In any case, humans are fallible and mistakes are inevitable. They can often be fixed later. The First Fleet ferries were originally designed with a single midships gangway. A stern gangway gate was added later and the midships gangway gates were more recently widened to accommodate double gangways. These improvements make passenger loading faster at floating pontoon wharves.
Much as I want to be sanguine about Sydney's latest ferry infrastructure - the new terminal at Barangaroo - there is at least one design fault which is hard to fathom. Wharf stanchions - what non mariners might call fences - are positioned so that when a First Fleet ferry berths, the stern gangway is blocked off. Passengers can only disembark or load via the midships gangway.

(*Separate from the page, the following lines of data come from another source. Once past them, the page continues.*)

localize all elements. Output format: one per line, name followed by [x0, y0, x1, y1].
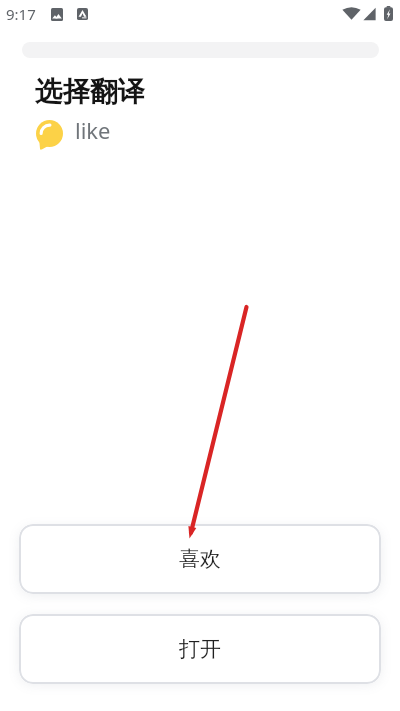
staticText: 喜欢	[179, 546, 221, 572]
staticText: 打开	[179, 636, 221, 662]
button[interactable]: 打开	[19, 614, 381, 684]
staticText: 9:17	[6, 4, 36, 24]
staticText: 选择翻译	[35, 75, 145, 110]
staticText: like	[75, 115, 111, 145]
button[interactable]: 喜欢	[19, 524, 381, 594]
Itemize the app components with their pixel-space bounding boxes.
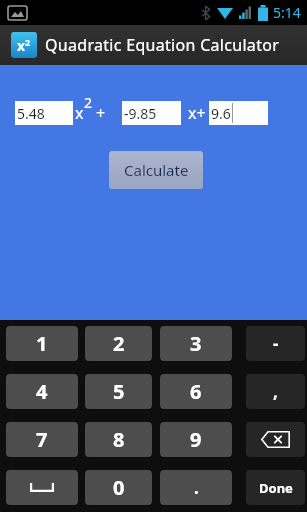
button[interactable]: , — [246, 374, 305, 409]
button[interactable]: 7 — [6, 422, 78, 457]
button[interactable]: 3 — [160, 326, 232, 361]
button[interactable]: - — [246, 326, 305, 361]
button[interactable] — [6, 470, 78, 505]
staticText: 0 — [113, 474, 125, 501]
staticText: 7 — [36, 426, 48, 453]
staticText: 9.6 — [211, 104, 231, 123]
button[interactable]: 1 — [6, 326, 78, 361]
staticText: - — [273, 332, 279, 355]
staticText: -9.85 — [124, 104, 157, 123]
staticText: 9 — [190, 426, 202, 453]
button[interactable]: 0 — [85, 470, 152, 505]
staticText: x2 — [17, 36, 31, 55]
button[interactable]: 2 — [85, 326, 152, 361]
staticText: 5.48 — [17, 104, 45, 123]
button[interactable]: . — [160, 470, 232, 505]
button[interactable]: 9.6 — [209, 101, 268, 125]
button[interactable]: 5 — [85, 374, 152, 409]
staticText: Calculate — [124, 160, 189, 180]
staticText: 8 — [113, 426, 125, 453]
staticText: x+ — [188, 102, 206, 124]
staticText: 5 — [113, 378, 125, 405]
button[interactable]: 8 — [85, 422, 152, 457]
staticText: Done — [259, 479, 293, 497]
button[interactable] — [246, 422, 305, 457]
staticText: . — [194, 476, 199, 499]
staticText: Quadratic Equation Calculator — [45, 34, 280, 56]
button[interactable]: 5.48 — [15, 101, 73, 125]
button[interactable]: 6 — [160, 374, 232, 409]
staticText: 6 — [190, 378, 202, 405]
staticText: 3 — [190, 330, 202, 357]
staticText: 1 — [36, 330, 48, 357]
button[interactable]: Calculate — [109, 151, 203, 189]
button[interactable]: 9 — [160, 422, 232, 457]
staticText: 2 — [113, 330, 125, 357]
staticText: x — [75, 102, 84, 124]
staticText: 5:14 — [273, 3, 301, 22]
button[interactable]: -9.85 — [122, 101, 181, 125]
staticText: , — [273, 380, 278, 403]
button[interactable]: 4 — [6, 374, 78, 409]
staticText: 2 — [84, 93, 93, 112]
button[interactable]: Done — [246, 470, 305, 505]
staticText: 4 — [36, 378, 48, 405]
staticText: + — [96, 102, 106, 124]
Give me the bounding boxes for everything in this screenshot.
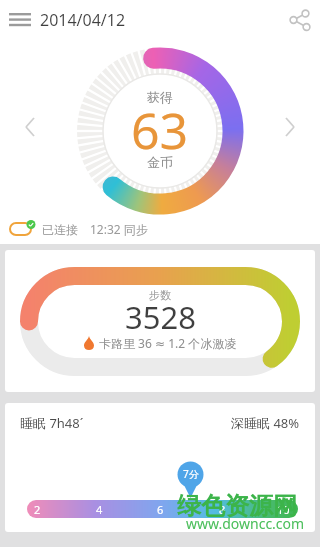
staticText: 深睡眠 48% [231,414,300,432]
button[interactable] [18,115,42,139]
staticText: 12:32 同步 [90,221,148,237]
staticText: 获得 [147,89,173,105]
button[interactable] [278,115,302,139]
staticText: 7分 [183,467,199,481]
button[interactable] [0,0,40,40]
staticText: 睡眠 7h48´ [20,414,84,432]
staticText: www.downcc.com [186,514,305,532]
button[interactable]: 已连接 [0,214,320,244]
staticText: 8 [219,502,226,517]
staticText: 卡路里 36 ≈ 1.2 个冰激凌 [99,335,237,351]
staticText: 3528 [125,296,196,338]
staticText: 步数 [149,288,171,302]
button[interactable] [280,0,320,40]
staticText: 已连接 [42,222,78,237]
button[interactable]: 睡眠 7h48´ [5,403,315,532]
staticText: 6 [157,502,164,517]
staticText: 金币 [147,154,173,170]
staticText: 2 [34,502,41,517]
button[interactable]: 步数 [5,250,315,392]
staticText: 10 [277,502,290,517]
staticText: 2014/04/12 [40,9,126,31]
staticText: 4 [96,502,103,517]
staticText: 63 [131,96,189,164]
staticText: 绿色资源网 [177,491,297,521]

The stern of a First Fleet ferry berthed at Barangaroo |
Normally passengers can disembark and load via the midships gangway only without causing delays. The layover is currently a relaxed seven minutes for most of the day. But it becomes a problem when there is crowding on school holiday Sundays or during special events, when the faster loading afforded by two gangways becomes essential to keep ferries on time.
And we cannot assume the scheduled layover will always be seven minutes. Future network changes may require a tighter turnaround.
How did this happen? Who knows, but when the primary purpose of a ferry wharf is to allow for the efficient and safe transfer of passengers between boat and land, you would expect that free access to both the stern and midships gangways was a number one consideration. Evidently it wasn't.